The MIANALYZE Procedure

Combining Inferences from Imputed Data Sets

With m imputations, m different sets of the point and variance estimates for a parameter Q can be computed. Suppose that $\hat{Q_ i}$ and $\hat{W_ i}$ are the point and variance estimates, respectively, from the ith imputed data set, i = 1, 2, …, m. Then the combined point estimate for Q from multiple imputation is the average of the m complete-data estimates:

\[ {\overline Q} = \frac{1}{m} \sum _{i=1}^{m} \hat{Q_ i} \]
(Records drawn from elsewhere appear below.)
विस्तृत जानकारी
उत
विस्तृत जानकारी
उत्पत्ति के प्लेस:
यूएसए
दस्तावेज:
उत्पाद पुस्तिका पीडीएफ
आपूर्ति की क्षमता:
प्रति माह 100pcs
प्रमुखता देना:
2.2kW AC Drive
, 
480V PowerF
Suppose that ${\overline W}$ is the within-imputation variance, which is the average of the m complete-data estimates:

\[ {\overline W} = \frac{1}{m} \sum _{i=1}^{m} \hat{W_ i} \]
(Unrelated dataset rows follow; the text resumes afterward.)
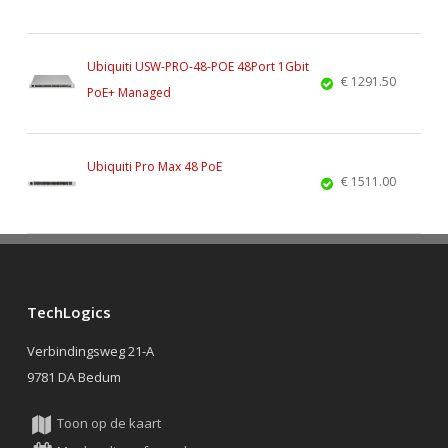
Ubiquiti USW-PRO-48-POE 48Port 1Gbit
€ 1291.50
PoE+ Managed
Ubiquiti Pro Max 48 PoE
€ 1511.00
TechLogics
Verbindingsweg 21-A
9781 DA Bedum
Toon op de kaart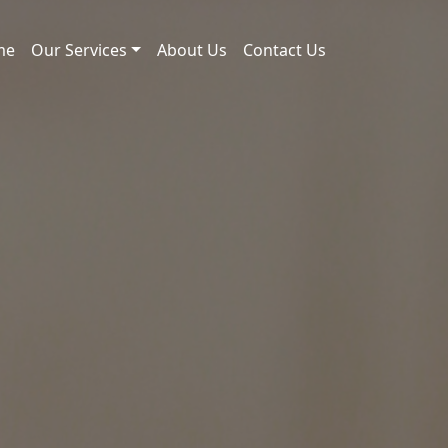
me
Our Services
About Us
Contact Us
And suppose that B is the between-imputation variance:

\[ B = \frac{1}{m-1} \sum _{i=1}^{m} (\hat{Q_ i}-{\overline Q})^2 \]
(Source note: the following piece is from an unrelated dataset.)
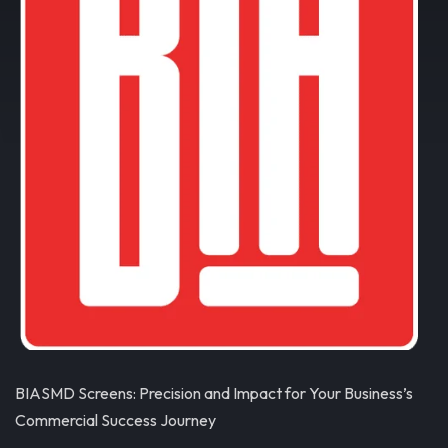
BIASMD Screens: Precision and Impact for Your Business’s
Commercial Success Journey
Then the variance estimate associated with ${\overline Q}$ is the total variance (Rubin 1987)

\[ T = {\overline W} + (1+\frac{1}{m}) B \]

The statistic $(Q-{\overline Q}) T^{-(1/2)}$ is approximately distributed as t with $v_{m}$ degrees of freedom (Rubin 1987), where

\[ v_{m} = (m-1) {\left[ 1 + \frac{{\overline W}}{(1+m^{-1})B} \right]}^2 \]

The degrees of freedom $v_{m}$ depend on m and the ratio

\[ r = \frac{(1+m^{-1})B}{\overline W} \]

The ratio r is called the relative increase in variance due to nonresponse (Rubin 1987). When there is no missing information about Q, the values of r and B are both zero. With a large value of m or a small value of r, the degrees of freedom $v_{m}$ will be large and the distribution of $(Q-{\overline Q}) T^{-(1/2)}$ will be approximately normal.

Another useful statistic is the fraction of missing information about Q:

\[ \hat{\lambda } = \frac{r+2/(v_{m}+3)}{r+1} \]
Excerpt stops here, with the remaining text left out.